►

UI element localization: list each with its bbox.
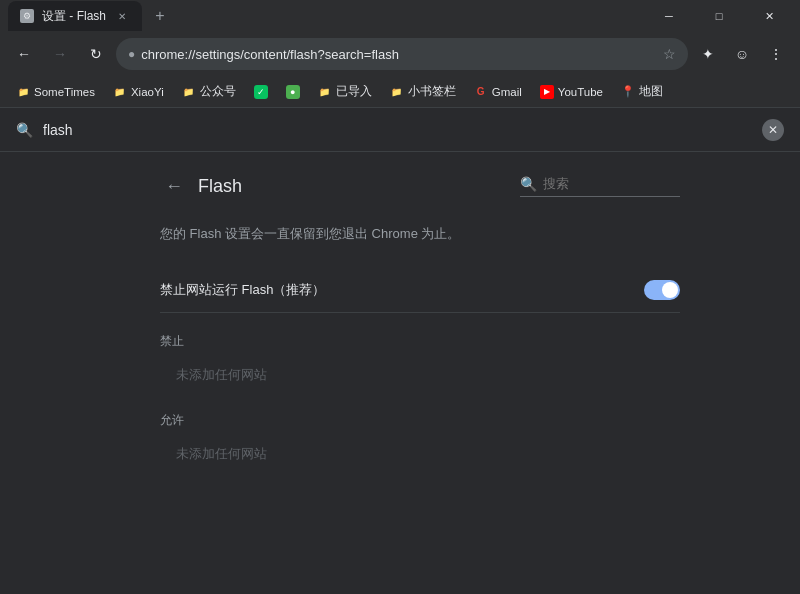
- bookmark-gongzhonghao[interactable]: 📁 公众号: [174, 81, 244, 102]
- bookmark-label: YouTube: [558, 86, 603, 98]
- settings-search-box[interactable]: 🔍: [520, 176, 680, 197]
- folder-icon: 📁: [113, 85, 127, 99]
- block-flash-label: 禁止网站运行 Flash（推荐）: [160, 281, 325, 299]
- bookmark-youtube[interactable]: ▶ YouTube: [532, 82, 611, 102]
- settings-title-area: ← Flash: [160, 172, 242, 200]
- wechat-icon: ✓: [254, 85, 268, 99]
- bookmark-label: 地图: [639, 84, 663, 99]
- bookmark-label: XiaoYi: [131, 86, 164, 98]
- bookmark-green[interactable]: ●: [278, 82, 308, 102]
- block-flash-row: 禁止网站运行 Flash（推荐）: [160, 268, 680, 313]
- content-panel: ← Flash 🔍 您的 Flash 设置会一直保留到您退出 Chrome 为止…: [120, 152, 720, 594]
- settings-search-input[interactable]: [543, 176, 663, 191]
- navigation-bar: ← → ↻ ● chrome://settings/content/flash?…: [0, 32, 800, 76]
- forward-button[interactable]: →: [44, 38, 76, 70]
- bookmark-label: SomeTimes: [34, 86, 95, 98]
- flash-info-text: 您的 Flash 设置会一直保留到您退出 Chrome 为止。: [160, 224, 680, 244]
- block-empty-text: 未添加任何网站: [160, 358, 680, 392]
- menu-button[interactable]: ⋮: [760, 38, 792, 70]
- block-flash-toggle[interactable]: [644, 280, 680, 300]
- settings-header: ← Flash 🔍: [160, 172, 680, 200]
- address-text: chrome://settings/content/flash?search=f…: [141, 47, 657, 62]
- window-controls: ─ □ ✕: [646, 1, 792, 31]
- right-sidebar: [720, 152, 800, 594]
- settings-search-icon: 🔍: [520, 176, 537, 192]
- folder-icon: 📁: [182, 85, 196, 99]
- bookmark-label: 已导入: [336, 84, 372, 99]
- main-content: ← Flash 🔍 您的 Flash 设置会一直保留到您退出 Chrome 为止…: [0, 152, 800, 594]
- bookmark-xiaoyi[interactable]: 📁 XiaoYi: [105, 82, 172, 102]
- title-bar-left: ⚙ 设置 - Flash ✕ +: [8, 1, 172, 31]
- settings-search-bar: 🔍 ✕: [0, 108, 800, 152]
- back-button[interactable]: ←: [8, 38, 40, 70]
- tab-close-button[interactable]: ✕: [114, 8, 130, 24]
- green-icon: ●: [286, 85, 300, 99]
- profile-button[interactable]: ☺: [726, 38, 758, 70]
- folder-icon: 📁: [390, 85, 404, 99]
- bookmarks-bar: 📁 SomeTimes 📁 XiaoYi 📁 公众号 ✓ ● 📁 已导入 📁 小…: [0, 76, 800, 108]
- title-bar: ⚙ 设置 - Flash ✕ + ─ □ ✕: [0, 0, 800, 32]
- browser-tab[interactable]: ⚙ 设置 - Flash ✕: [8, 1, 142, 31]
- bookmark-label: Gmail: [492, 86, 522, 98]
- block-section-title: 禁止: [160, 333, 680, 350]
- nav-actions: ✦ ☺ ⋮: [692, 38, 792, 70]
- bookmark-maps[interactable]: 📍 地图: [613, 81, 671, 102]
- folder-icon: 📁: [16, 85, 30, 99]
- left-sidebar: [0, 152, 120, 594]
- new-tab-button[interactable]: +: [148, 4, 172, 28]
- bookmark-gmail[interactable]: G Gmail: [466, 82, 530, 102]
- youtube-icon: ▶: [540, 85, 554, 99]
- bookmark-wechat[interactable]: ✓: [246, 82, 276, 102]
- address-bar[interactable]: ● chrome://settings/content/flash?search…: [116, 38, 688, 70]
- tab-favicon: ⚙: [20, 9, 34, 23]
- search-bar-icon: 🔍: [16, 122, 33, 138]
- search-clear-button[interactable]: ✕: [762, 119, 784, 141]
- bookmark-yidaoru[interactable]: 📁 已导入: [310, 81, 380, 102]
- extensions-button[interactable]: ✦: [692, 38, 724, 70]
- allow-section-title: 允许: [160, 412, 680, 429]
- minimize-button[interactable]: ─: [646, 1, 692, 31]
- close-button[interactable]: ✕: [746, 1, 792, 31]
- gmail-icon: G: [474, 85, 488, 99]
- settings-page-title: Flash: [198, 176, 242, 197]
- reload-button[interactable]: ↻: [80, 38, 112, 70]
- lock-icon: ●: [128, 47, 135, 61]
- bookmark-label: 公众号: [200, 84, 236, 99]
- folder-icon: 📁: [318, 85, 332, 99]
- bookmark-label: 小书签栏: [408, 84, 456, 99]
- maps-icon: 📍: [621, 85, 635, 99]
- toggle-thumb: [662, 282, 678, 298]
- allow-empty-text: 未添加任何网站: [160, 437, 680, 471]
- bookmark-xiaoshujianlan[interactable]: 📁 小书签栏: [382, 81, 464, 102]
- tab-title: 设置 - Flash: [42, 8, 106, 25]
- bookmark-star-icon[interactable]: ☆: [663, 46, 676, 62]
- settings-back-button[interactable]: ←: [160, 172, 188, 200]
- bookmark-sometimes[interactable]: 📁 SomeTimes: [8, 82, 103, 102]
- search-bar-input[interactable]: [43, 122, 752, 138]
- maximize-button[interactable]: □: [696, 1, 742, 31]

◄

» **Your task**
Write out the listing above again, exactly, but with no pictures in the copy.

» **Response to the exercise**
UI element localization: list each with its bbox.
- bookmark-gongzhonghao[interactable]: 📁 公众号: [174, 81, 244, 102]
- bookmark-label: YouTube: [558, 86, 603, 98]
- settings-search-box[interactable]: 🔍: [520, 176, 680, 197]
- folder-icon: 📁: [113, 85, 127, 99]
- block-flash-label: 禁止网站运行 Flash（推荐）: [160, 281, 325, 299]
- bookmark-youtube[interactable]: ▶ YouTube: [532, 82, 611, 102]
- settings-title-area: ← Flash: [160, 172, 242, 200]
- wechat-icon: ✓: [254, 85, 268, 99]
- bookmark-label: 地图: [639, 84, 663, 99]
- bookmark-label: XiaoYi: [131, 86, 164, 98]
- bookmark-green[interactable]: ●: [278, 82, 308, 102]
- block-flash-row: 禁止网站运行 Flash（推荐）: [160, 268, 680, 313]
- content-panel: ← Flash 🔍 您的 Flash 设置会一直保留到您退出 Chrome 为止…: [120, 152, 720, 594]
- settings-search-input[interactable]: [543, 176, 663, 191]
- navigation-bar: ← → ↻ ● chrome://settings/content/flash?…: [0, 32, 800, 76]
- forward-button[interactable]: →: [44, 38, 76, 70]
- bookmark-label: SomeTimes: [34, 86, 95, 98]
- flash-info-text: 您的 Flash 设置会一直保留到您退出 Chrome 为止。: [160, 224, 680, 244]
- block-empty-text: 未添加任何网站: [160, 358, 680, 392]
- menu-button[interactable]: ⋮: [760, 38, 792, 70]
- block-flash-toggle[interactable]: [644, 280, 680, 300]
- settings-header: ← Flash 🔍: [160, 172, 680, 200]
- address-text: chrome://settings/content/flash?search=f…: [141, 47, 657, 62]
- window-controls: ─ □ ✕: [646, 1, 792, 31]
- right-sidebar: [720, 152, 800, 594]
- settings-search-icon: 🔍: [520, 176, 537, 192]
- folder-icon: 📁: [182, 85, 196, 99]
- bookmark-label: 已导入: [336, 84, 372, 99]
- main-content: ← Flash 🔍 您的 Flash 设置会一直保留到您退出 Chrome 为止…: [0, 152, 800, 594]
- bookmark-xiaoyi[interactable]: 📁 XiaoYi: [105, 82, 172, 102]
- title-bar-left: ⚙ 设置 - Flash ✕ +: [8, 1, 172, 31]
- settings-search-bar: 🔍 ✕: [0, 108, 800, 152]
- back-button[interactable]: ←: [8, 38, 40, 70]
- tab-close-button[interactable]: ✕: [114, 8, 130, 24]
- green-icon: ●: [286, 85, 300, 99]
- profile-button[interactable]: ☺: [726, 38, 758, 70]
- folder-icon: 📁: [390, 85, 404, 99]
- bookmarks-bar: 📁 SomeTimes 📁 XiaoYi 📁 公众号 ✓ ● 📁 已导入 📁 小…: [0, 76, 800, 108]
- title-bar: ⚙ 设置 - Flash ✕ + ─ □ ✕: [0, 0, 800, 32]
- browser-tab[interactable]: ⚙ 设置 - Flash ✕: [8, 1, 142, 31]
- bookmark-label: Gmail: [492, 86, 522, 98]
- block-section-title: 禁止: [160, 333, 680, 350]
- nav-actions: ✦ ☺ ⋮: [692, 38, 792, 70]
- bookmark-maps[interactable]: 📍 地图: [613, 81, 671, 102]
- folder-icon: 📁: [16, 85, 30, 99]
- left-sidebar: [0, 152, 120, 594]
- new-tab-button[interactable]: +: [148, 4, 172, 28]
- bookmark-gmail[interactable]: G Gmail: [466, 82, 530, 102]
- youtube-icon: ▶: [540, 85, 554, 99]
- bookmark-wechat[interactable]: ✓: [246, 82, 276, 102]
- address-bar[interactable]: ● chrome://settings/content/flash?search…: [116, 38, 688, 70]
- tab-favicon: ⚙: [20, 9, 34, 23]
- search-bar-icon: 🔍: [16, 122, 33, 138]
- search-clear-button[interactable]: ✕: [762, 119, 784, 141]
- bookmark-yidaoru[interactable]: 📁 已导入: [310, 81, 380, 102]
- extensions-button[interactable]: ✦: [692, 38, 724, 70]
- allow-section-title: 允许: [160, 412, 680, 429]
- minimize-button[interactable]: ─: [646, 1, 692, 31]
- close-button[interactable]: ✕: [746, 1, 792, 31]
- gmail-icon: G: [474, 85, 488, 99]
- settings-page-title: Flash: [198, 176, 242, 197]
- reload-button[interactable]: ↻: [80, 38, 112, 70]
- lock-icon: ●: [128, 47, 135, 61]
- bookmark-label: 公众号: [200, 84, 236, 99]
- folder-icon: 📁: [318, 85, 332, 99]
- bookmark-label: 小书签栏: [408, 84, 456, 99]
- maps-icon: 📍: [621, 85, 635, 99]
- toggle-thumb: [662, 282, 678, 298]
- allow-empty-text: 未添加任何网站: [160, 437, 680, 471]
- bookmark-xiaoshujianlan[interactable]: 📁 小书签栏: [382, 81, 464, 102]
- tab-title: 设置 - Flash: [42, 8, 106, 25]
- bookmark-star-icon[interactable]: ☆: [663, 46, 676, 62]
- settings-back-button[interactable]: ←: [160, 172, 188, 200]
- bookmark-sometimes[interactable]: 📁 SomeTimes: [8, 82, 103, 102]
- search-bar-input[interactable]: [43, 122, 752, 138]
- maximize-button[interactable]: □: [696, 1, 742, 31]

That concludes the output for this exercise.